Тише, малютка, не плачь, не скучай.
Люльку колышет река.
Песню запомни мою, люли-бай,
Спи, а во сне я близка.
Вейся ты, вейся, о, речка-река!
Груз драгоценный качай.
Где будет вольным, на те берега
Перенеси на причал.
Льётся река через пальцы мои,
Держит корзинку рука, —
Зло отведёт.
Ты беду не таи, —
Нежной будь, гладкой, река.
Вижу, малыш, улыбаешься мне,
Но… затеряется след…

■ Assignment: Each line of the data must be copied exactly as it appears.

■ Exercise result:
Тише, малютка, не плачь, не скучай.
Люльку колышет река.
Песню запомни мою, люли-бай,
Спи, а во сне я близка.
Вейся ты, вейся, о, речка-река!
Груз драгоценный качай.
Где будет вольным, на те берега
Перенеси на причал.
Льётся река через пальцы мои,
Держит корзинку рука, —
Зло отведёт.
Ты беду не таи, —
Нежной будь, гладкой, река.
Вижу, малыш, улыбаешься мне,
Но… затеряется след…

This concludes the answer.